Effective identification of iron ions (Fe3+) in the environment and food supplements is essential but challenging. Though traditional single-mode fluorescent sensing methods are user-friendly and sensitive, their accuracy is prone to being affected by external factors. Therefore, it is necessary to propose multi-mode probes to detect Fe3+ accurately and effectively in various media. In this study, a novel neodymium-centered lanthanide porphyrin metal-organic framework (NTMNs)-based sensor was designed for dual-mode detection of Fe3+ in fluorescence and UV. NTMNs was rapidly synthesized by microwave synthesis in just 10 min using the lanthanide metal neodymium (Nd) as the metal center and 4,4,4,4-(Porphine-5,10,15,20-tetrayl) tetrakis (TCPP) as the ligand. A host-guest effect and electrostatic attraction were observed between NTMNs and Fe3+, which resulted in the weakening of both fluorescence intensity and UV absorption of NTMNs, enabling the NTMNs-based Fe3+ sensor with self-calibrating detection in two modes in 5 min.
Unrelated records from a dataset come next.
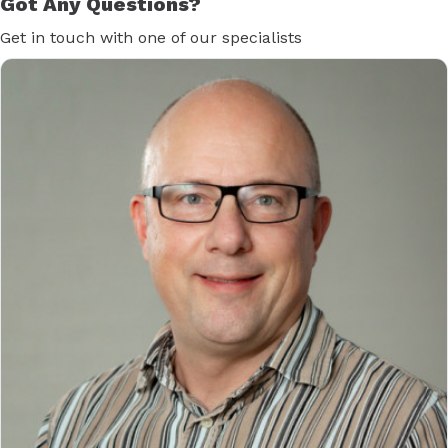
Got Any Questions?
Get in touch with one of our specialists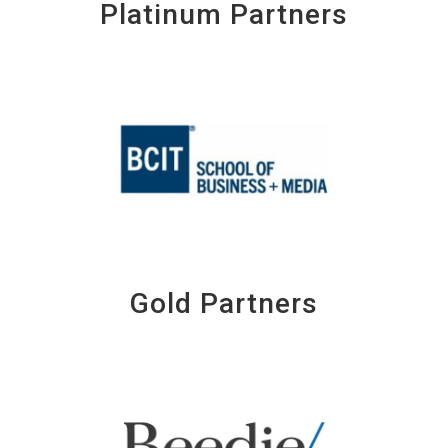
Platinum Partners
Gold Partners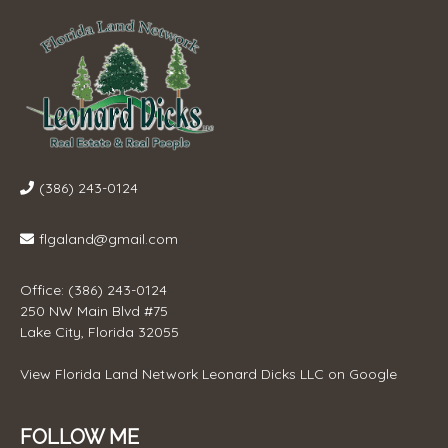
(386) 243-0124
flgaland@gmail.com
Office: (386) 243-0124
250 NW Main Blvd #75
Lake City, Florida 32055
View
Florida Land Network Leonard Dicks LLC
on Google
FOLLOW ME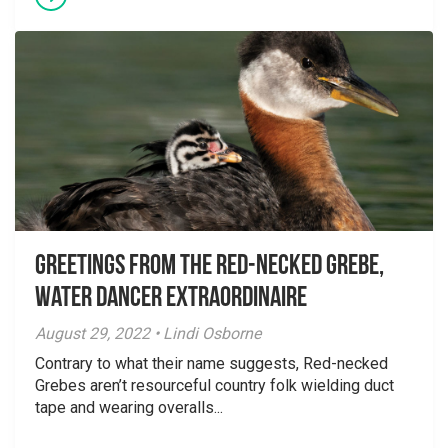
Greetings From the Red-necked Grebe,
Water Dancer Extraordinaire
August 29, 2022 • Lindi Osborne
Contrary to what their name suggests, Red-necked
Grebes aren’t resourceful country folk wielding duct
tape and wearing overalls...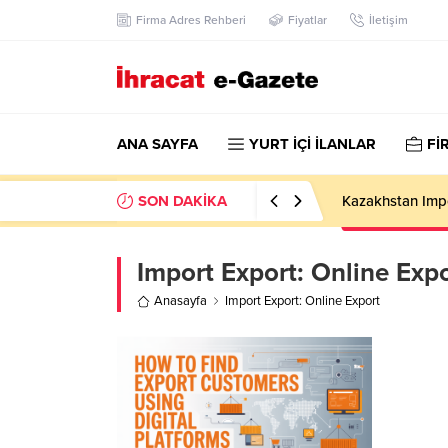
Firma Adres Rehberi
Fiyatlar
İletişim
ANA SAYFA
YURT İÇİ İLANLAR
Fİ
SON DAKİKA
Kazakhstan Imp
Import Export:
Online Expo
Anasayfa
Import Export: Online Export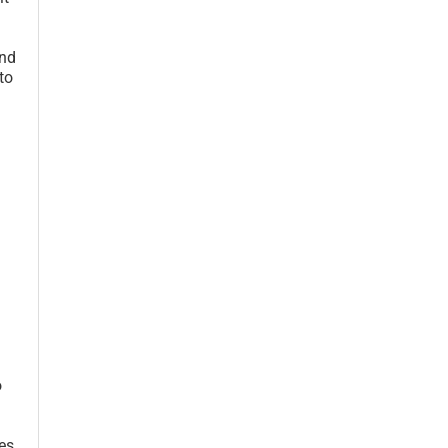
and
to
o
es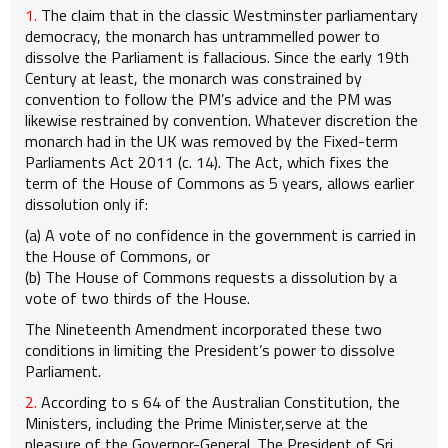
1.
The claim that in the classic Westminster parliamentary
democracy, the monarch has untrammelled power to
dissolve the Parliament is fallacious. Since the early 19th
Century at least, the monarch was constrained by
convention to follow the PM’s advice and the PM was
likewise restrained by convention. Whatever discretion the
monarch had in the UK was removed by the Fixed-term
Parliaments Act 2011 (c. 14). The Act, which fixes the
term of the House of Commons as 5 years, allows earlier
dissolution only if:
(a) A vote of no confidence in the government is carried in
the House of Commons, or
(b) The House of Commons requests a dissolution by a
vote of two thirds of the House.
The Nineteenth Amendment incorporated these two
conditions in limiting the President’s power to dissolve
Parliament.
2.
According to s 64 of the Australian Constitution, the
Ministers, including the Prime Minister,serve at the
pleasure of the Governor-General. The President of Sri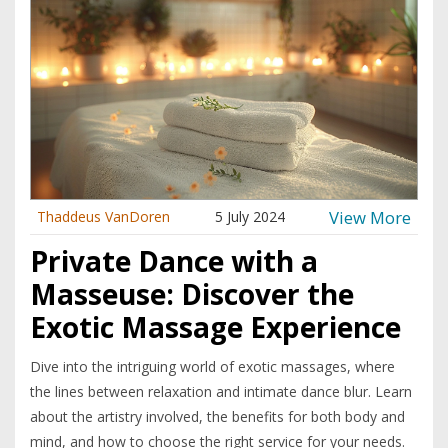
View More
Thaddeus VanDoren
5 July 2024
Private Dance with a
Masseuse: Discover the
Exotic Massage Experience
Dive into the intriguing world of exotic massages, where
the lines between relaxation and intimate dance blur. Learn
about the artistry involved, the benefits for both body and
mind, and how to choose the right service for your needs.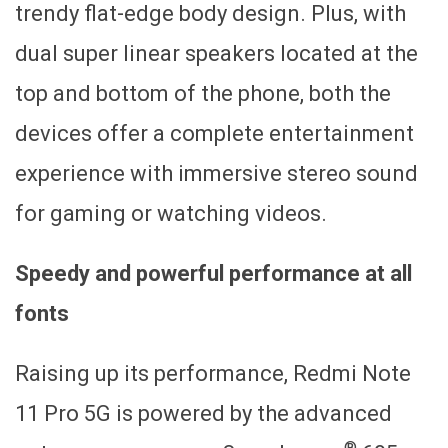
trendy flat-edge body design. Plus, with
dual super linear speakers located at the
top and bottom of the phone, both the
devices offer a complete entertainment
experience with immersive stereo sound
for gaming or watching videos.
Speedy and powerful performance at all
fonts
Raising up its performance, Redmi Note
11 Pro 5G is powered by the advanced
®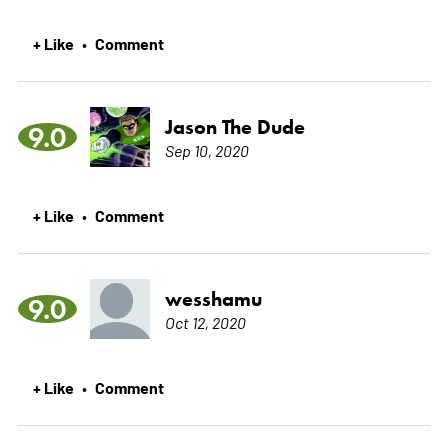
+ Like
Comment
•
Jason The Dude
9.0
Sep 10, 2020
+ Like
Comment
•
wesshamu
9.0
Oct 12, 2020
+ Like
Comment
•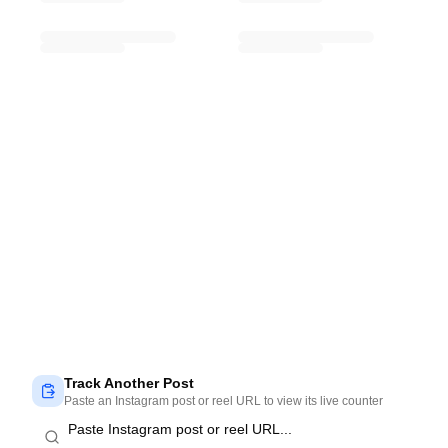
Track Another Post
Paste an Instagram post or reel URL to view its live counter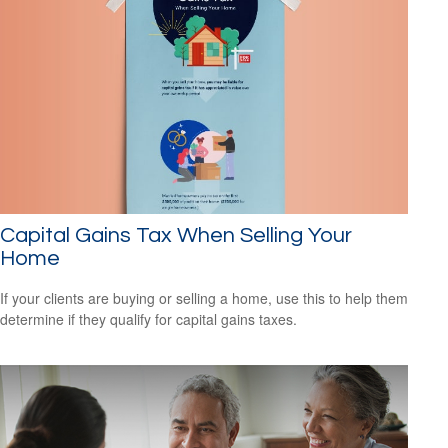
Capital Gains Tax When Selling Your
Home
If your clients are buying or selling a home, use this to help them
determine if they qualify for capital gains taxes.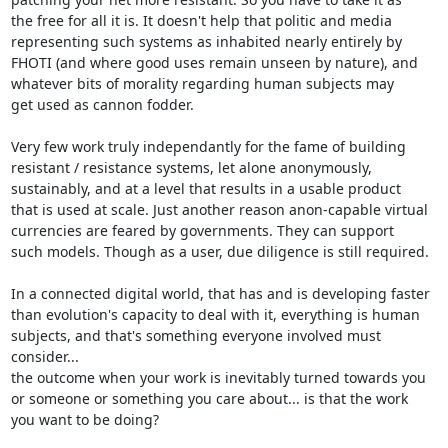
the free for all it is. It doesn't help that politic and media

representing such systems as inhabited nearly entirely by

FHOTI (and where good uses remain unseen by nature), and

whatever bits of morality regarding human subjects may

get used as cannon fodder.

Very few work truly independantly for the fame of building

resistant / resistance systems, let alone anonymously,

sustainably, and at a level that results in a usable product

that is used at scale. Just another reason anon-capable virtual

currencies are feared by governments. They can support

such models. Though as a user, due diligence is still required.

In a connected digital world, that has and is developing faster

than evolution's capacity to deal with it, everything is human

subjects, and that's something everyone involved must 
consider...

the outcome when your work is inevitably turned towards you

or someone or something you care about... is that the work

you want to be doing?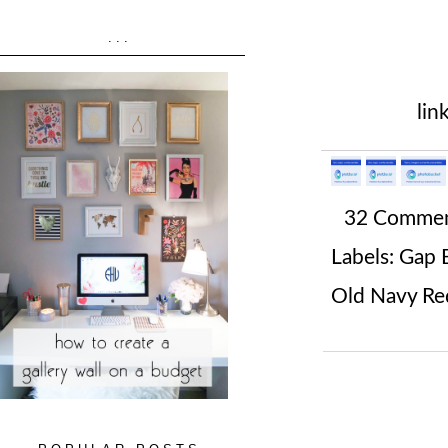
...
lin
32 Comme
Labels:
Gap B
Old Navy Red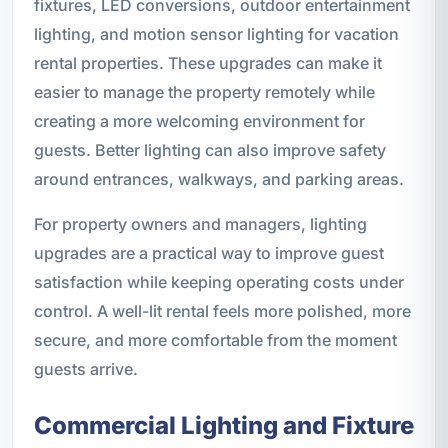
fixtures, LED conversions, outdoor entertainment
lighting, and motion sensor lighting for vacation
rental properties. These upgrades can make it
easier to manage the property remotely while
creating a more welcoming environment for
guests. Better lighting can also improve safety
around entrances, walkways, and parking areas.
For property owners and managers, lighting
upgrades are a practical way to improve guest
satisfaction while keeping operating costs under
control. A well-lit rental feels more polished, more
secure, and more comfortable from the moment
guests arrive.
Commercial Lighting and Fixture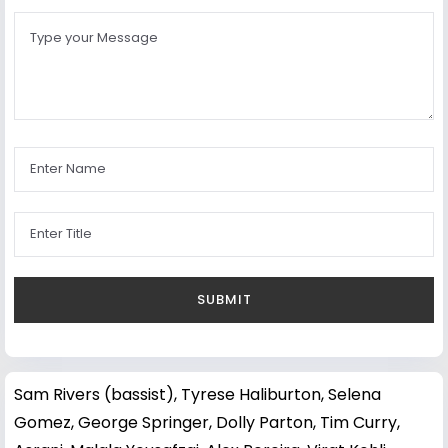
Sam Rivers (bassist)
,
Tyrese Haliburton
,
Selena
Gomez
,
George Springer
,
Dolly Parton
,
Tim Curry
,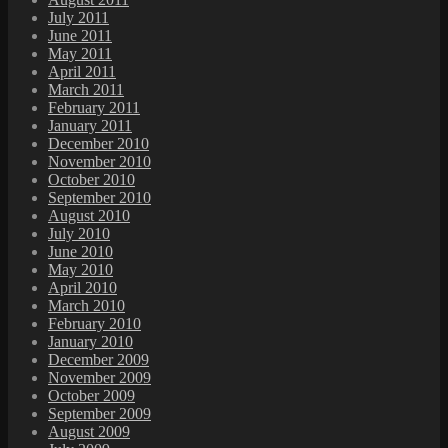
July 2011
June 2011
May 2011
April 2011
March 2011
February 2011
January 2011
December 2010
November 2010
October 2010
September 2010
August 2010
July 2010
June 2010
May 2010
April 2010
March 2010
February 2010
January 2010
December 2009
November 2009
October 2009
September 2009
August 2009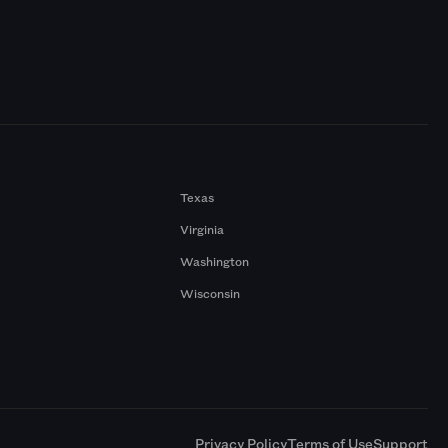
Texas
Virginia
Washington
Wisconsin
a
Privacy Policy
Terms of Use
Support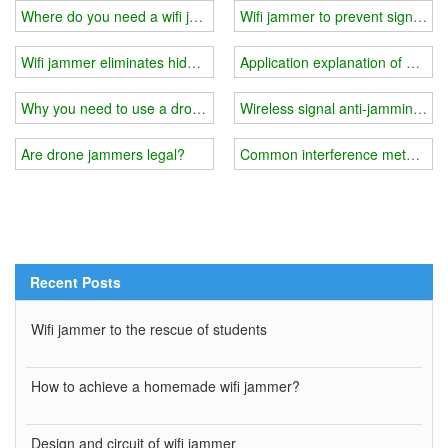
Where do you need a wifi jammer?
Wifi jammer to prevent signal tra
Wifi jammer eliminates hidden dangers
Application explanation of wifi j
Why you need to use a drone signal jammer?
Wireless signal anti-jamming m
Are drone jammers legal?
Common interference methods a
Recent Posts
Wifi jammer to the rescue of students
How to achieve a homemade wifi jammer?
Design and circuit of wifi jammer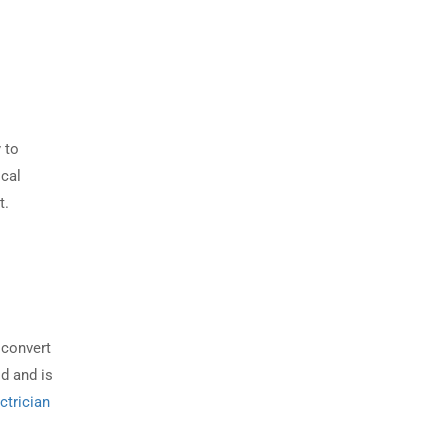
 to
ical
t.
 convert
ld and is
ctrician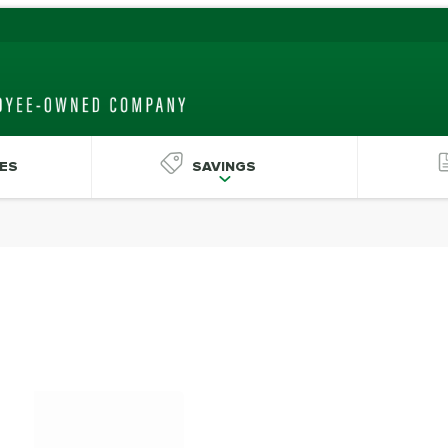
ES
SAVINGS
Moreover, Fe3+ was successfully measured in real water samples with recoveries ranging from 89.8% to 105.4%. Furthermore, by comparing the detection results of Fe3+ contents in iron supplements, we confirmed that the detection difference between the proposed sensor and the standard inductively coupled plasma-mass spectrometry method is negligible. The feasibility and validity of the NTMNs-based sensor for the detection of Fe3+ were demonstrated. In conclusion, this method exhibits a promising application for rapidly detecting Fe3+ in dual-mode (UV, fluorescence), which is self-calibrated with high accuracy and sensitivity for environmental pollution, water quality monitoring, and food safety.